The memo, the second in a week, calls for the formation of a single, unified teacher to handle the education needs of  Vermont public schools.

“It's more of a thought experiment than a practical use of time,” admitted one of the memo’s authors, Marge Aldistricts. “If we're serious about slashing education spending, we must keep all options on the table — including forced teacher consolidation."



The memo concludes that, through a little gentle human splicing, Vermont could consolidate all of its teachers into one heaping mass. The resulting teacher would increase the state’s overall student-to-staff ratio to an impressive 90,000 to 1.

“Critics will be quick to write off human splicing as not politically viable, but you've got to give us credit for at least thinking about this stuff,” said Aldistricts. “I mean, just think about how much easier it would be to cut teacher pay and health benefits if we only had to impose — er, negotiate — a contract with one other person.”

Education advocates say schools still need time to adjust to the changes resulting from the Act 46 district consolidation law before they can entertain thoughts of human blending.

“Perhaps we should take some time to fully examine Act 46's impact before we start toying with the very fabric of life,” said teacher and huge fan of education in general, Claire Yermine. “I will admit though, merging with other teachers would certainly make carpooling much easier.”

Administration officials acknowledged that now may not be the time or place to physically conjoin educators, but seemed confident the idea could eventually gain traction.

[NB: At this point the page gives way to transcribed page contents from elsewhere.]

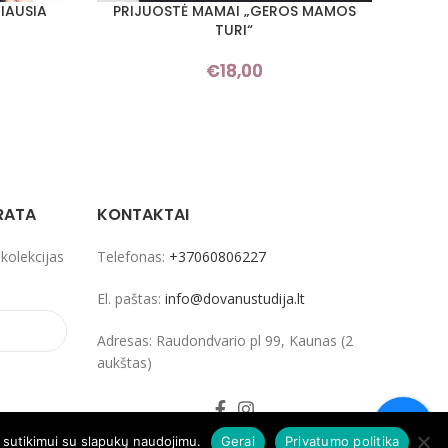
IAUSIA
PRIJUOSTĖ MAMAI „GEROS MAMOS
PRIJU
PASIRINKTI SAVYBES
PASIRI
TURI“
€
18,00
RATA
KONTAKTAI
 kolekcijas
Telefonas:
+37060806227
El. paštas:
info@dovanustudija.lt
Adresas: Raudondvario pl 99, Kaunas (2
aukštas)
ų sutikimui su slapukų naudojimu.
Gerai
Privatumo politika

“When people hear ‘consolidation,’ they think top-down uniformity,” Aldistricts said. “But this lab-made ‘super teacher’ would theoretically be the most unique, diverse teacher you could ever hope to hire. And virtually overnight, you'd go from dozens of teachers being forced to purchase school supplies with their own money to just one.”

The Scott administration said its plans to release a more detailed planning memo in the future, but for now just wanted to reiterate that human splicing was “pretty cool to think about.”
The Parmelee Post is an occasional series featuring tough investigative reporting on news that hasn't happened.